[WHAT YOU ARE ASKED TO DO] Find the line below with "Daşkəsən rayon şöbəsinin sədri". Print it and every line after it exactly, through the last line, leaving out the pictures.

(GIVEN INFORMATION Opens)

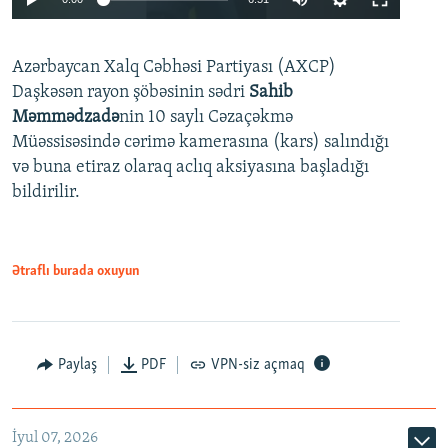
240p
Azərbaycan Xalq Cəbhəsi Partiyası (AXCP)
360p
Daşkəsən rayon şöbəsinin sədri
Sahib
480p
Auto
240p
360p
480p
Məmmədzadə
nin 10 saylı Cəzaçəkmə
720p
Müəssisəsində cərimə kamerasına (kars) salındığı
720p
1080p
və buna etiraz olaraq aclıq aksiyasına başladığı
1080p
bildirilir.
Ətraflı burada oxuyun
Paylaş
PDF
VPN-siz açmaq
İyul 07, 2026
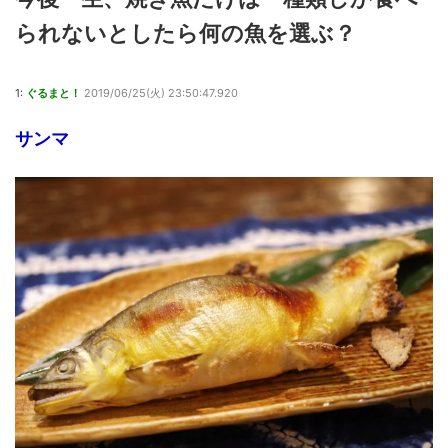
られないとしたら何の魚を選ぶ？
1:
ぐるまと！
2019/06/25(火) 23:50:47.920
サンマ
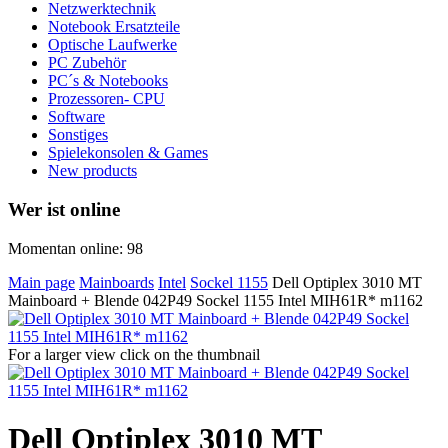
Netzwerktechnik
Notebook Ersatzteile
Optische Laufwerke
PC Zubehör
PC´s & Notebooks
Prozessoren- CPU
Software
Sonstiges
Spielekonsolen & Games
New products
Wer ist online
Momentan online: 98
Main page
Mainboards
Intel
Sockel 1155
Dell Optiplex 3010 MT
Mainboard + Blende 042P49 Sockel 1155 Intel MIH61R* m1162
For a larger view click on the thumbnail
Dell Optiplex 3010 MT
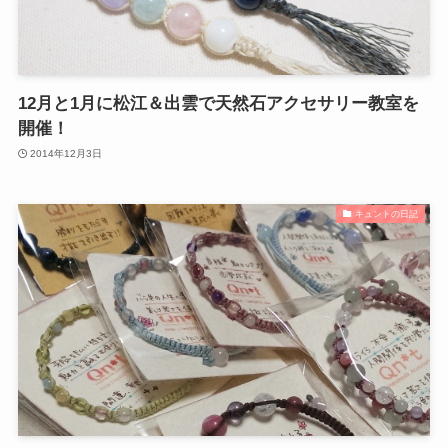
12月と1月に松江＆出雲で天然石アクセサリー教室を
開催！
2014年12月3日
キュントの日記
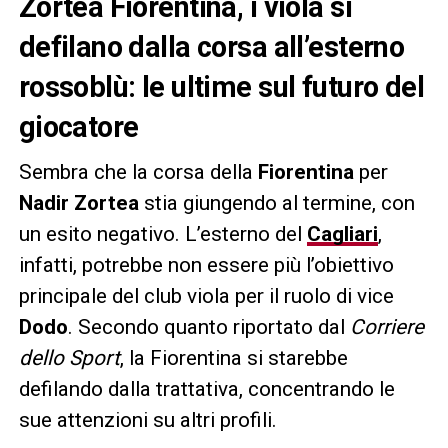
Zortea Fiorentina, i viola si
defilano dalla corsa all’esterno
rossoblù: le ultime sul futuro del
giocatore
Sembra che la corsa della
Fiorentina
per
Nadir Zortea
stia giungendo al termine, con
un esito negativo. L’esterno del
Cagliari
,
infatti, potrebbe non essere più l’obiettivo
principale del club viola per il ruolo di vice
Dodo
. Secondo quanto riportato dal
Corriere
dello Sport
, la Fiorentina si starebbe
defilando dalla trattativa, concentrando le
sue attenzioni su altri profili.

(GIVEN INFORMATION Closes)

[EXERCISE OUTPUT]
Daşkəsən rayon şöbəsinin sədri
Sahib
480p
Auto
240p
360p
480p
Məmmədzadə
nin 10 saylı Cəzaçəkmə
720p
Müəssisəsində cərimə kamerasına (kars) salındığı
720p
1080p
və buna etiraz olaraq aclıq aksiyasına başladığı
1080p
bildirilir.
Ətraflı burada oxuyun
Paylaş
PDF
VPN-siz açmaq
İyul 07, 2026
られないとしたら何の魚を選ぶ？
1:
ぐるまと！
2019/06/25(火) 23:50:47.920
サンマ
Netzwerktechnik
Notebook Ersatzteile
Optische Laufwerke
PC Zubehör
PC´s & Notebooks
Prozessoren- CPU
Software
Sonstiges
Spielekonsolen & Games
New products
Wer ist online
Momentan online: 98
Main page
Mainboards
Intel
Sockel 1155
Dell Optiplex 3010 MT
Mainboard + Blende 042P49 Sockel 1155 Intel MIH61R* m1162
For a larger view click on the thumbnail
Dell Optiplex 3010 MT
12月と1月に松江＆出雲で天然石アクセサリー教室を
開催！
2014年12月3日
キュントの日記
Zortea Fiorentina, i viola si
defilano dalla corsa all’esterno
rossoblù: le ultime sul futuro del
giocatore
Sembra che la corsa della
Fiorentina
per
Nadir Zortea
stia giungendo al termine, con
un esito negativo. L’esterno del
Cagliari
,
infatti, potrebbe non essere più l’obiettivo
principale del club viola per il ruolo di vice
Dodo
. Secondo quanto riportato dal
Corriere
dello Sport
, la Fiorentina si starebbe
defilando dalla trattativa, concentrando le
sue attenzioni su altri profili.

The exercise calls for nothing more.